I looked at him for about three seconds and he handed me the phone. I had to go through the police emergency number, but I finally raised Tobano and said, “I found Markham, Sergeant. He's nice and dead.”
For a minute I listened, then said into the mouthpiece, “Ease off. He's cold and rigor's set in. I'm covered for every minute of the day. If I were you I'd get to the Greek. He might have been a little luckier.”
Tobano finally calmed down, but the annoyance was still there. “You stay put until we get there, understand?”
“Unh-uh, pal. Consider this call from an anonymous source. I'll check in with you later. By the way, did you get a report on those prints?”
His voice was quiet and hard. “I did,” he said, and hung up.
The night clerk had put down his paper and was trying to light a cigarette. I handed his phone back and held a match under the butt in his lips. “Don't bother going upstairs, mister. Just stay here until a squad car shows. After that tell them anything you know.”
He sucked in a lungful of smoke, coughed and nodded. “If that guy comes back ...”
“He won't,” I told him.
 
The pancakes and sausages weren't sitting very well with Lee at all.
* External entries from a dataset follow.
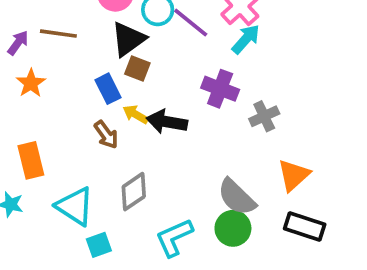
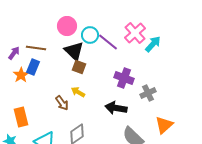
black triangle: (128, 39) -> (74, 51), turned -40
cyan arrow: (246, 39) -> (153, 44), moved
blue rectangle: (108, 89) -> (33, 67), moved, turned 49
black arrow: (167, 122) -> (116, 108), moved

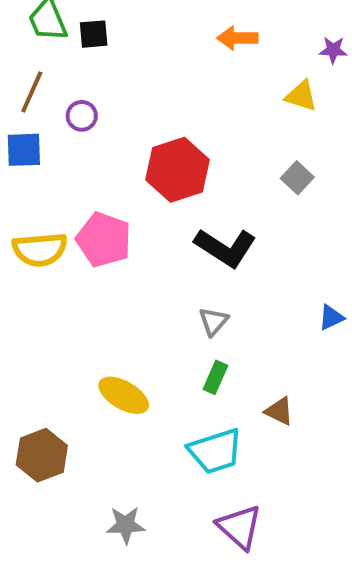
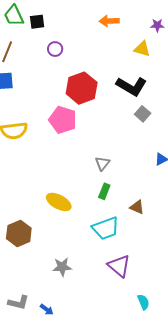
purple circle: (82, 116) -> (55, 49), moved
gray square: (297, 178) -> (143, 114), moved
pink pentagon: (104, 240) -> (63, 120), moved
black L-shape: (225, 248) -> (132, 86), moved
He couldn't keep his eyes from drifting to the front page of the
News
where the body shots of Markham and Bridey-the-Greek were laid out side by side with the “Mystery Murders” caption hinting at some dark intrigue. The same .22 caliber gun had killed both of them, but Bridey had tried to scramble out and it took four shots to pull him down. The last was through the back of the head and he lay face down halfway out the open window leading onto a fire escape.